WORK REQUEST =
From the records below, please print only the lines from the one containing "barev 36/70B" through the one containing "Asiakkaat ostivat myös", both included. Skip the pictures.

DATA IN THIS EXERCISE =
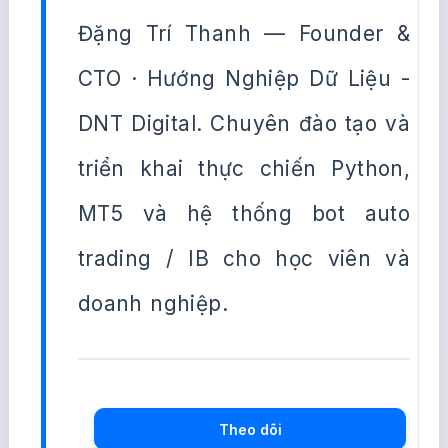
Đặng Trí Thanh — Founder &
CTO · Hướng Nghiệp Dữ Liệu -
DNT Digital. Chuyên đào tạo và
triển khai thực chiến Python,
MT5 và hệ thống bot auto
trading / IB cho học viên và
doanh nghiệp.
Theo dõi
--
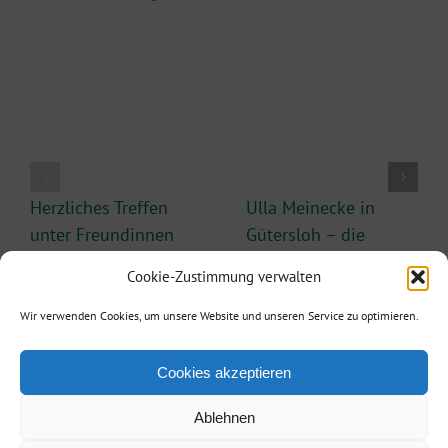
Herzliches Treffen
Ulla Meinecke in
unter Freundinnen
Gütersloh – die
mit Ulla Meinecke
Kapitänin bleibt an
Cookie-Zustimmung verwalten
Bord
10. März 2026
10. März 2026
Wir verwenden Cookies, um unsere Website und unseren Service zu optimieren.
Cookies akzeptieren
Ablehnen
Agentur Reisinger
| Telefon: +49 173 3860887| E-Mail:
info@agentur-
==
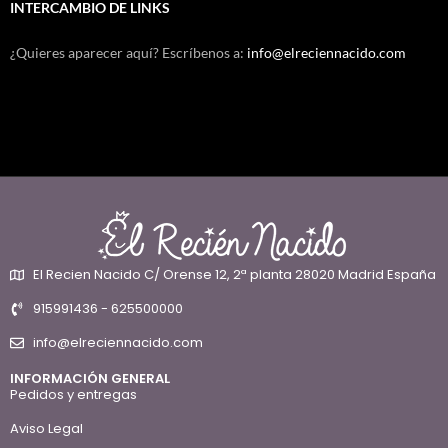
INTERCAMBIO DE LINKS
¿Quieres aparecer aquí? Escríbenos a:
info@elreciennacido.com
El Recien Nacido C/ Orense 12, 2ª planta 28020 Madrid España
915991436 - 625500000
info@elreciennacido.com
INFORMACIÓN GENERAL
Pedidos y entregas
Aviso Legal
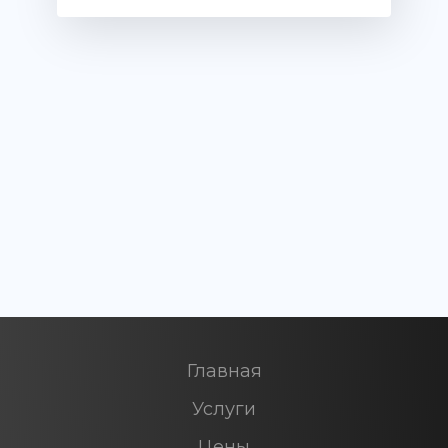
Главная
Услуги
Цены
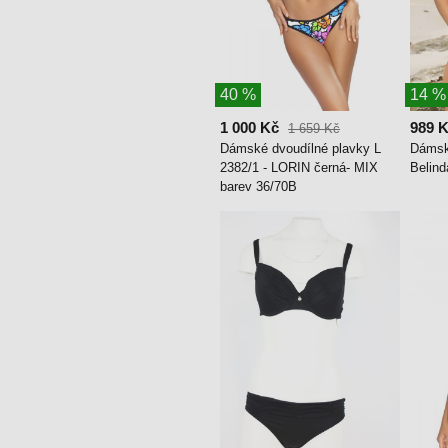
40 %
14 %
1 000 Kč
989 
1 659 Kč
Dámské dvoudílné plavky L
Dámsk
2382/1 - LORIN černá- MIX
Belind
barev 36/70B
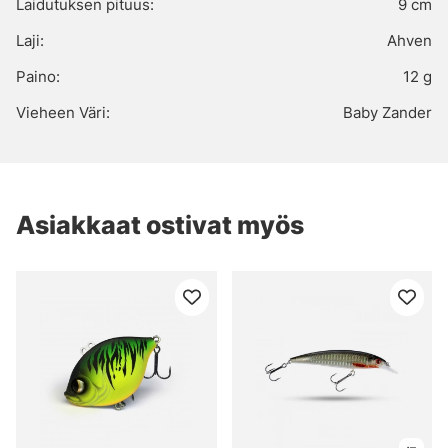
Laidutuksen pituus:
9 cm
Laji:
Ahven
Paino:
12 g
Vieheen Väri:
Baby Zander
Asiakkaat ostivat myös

SOLUTION BELOW =
barev 36/70B
Laidutuksen pituus:
9 cm
Laji:
Ahven
Paino:
12 g
Vieheen Väri:
Baby Zander
Asiakkaat ostivat myös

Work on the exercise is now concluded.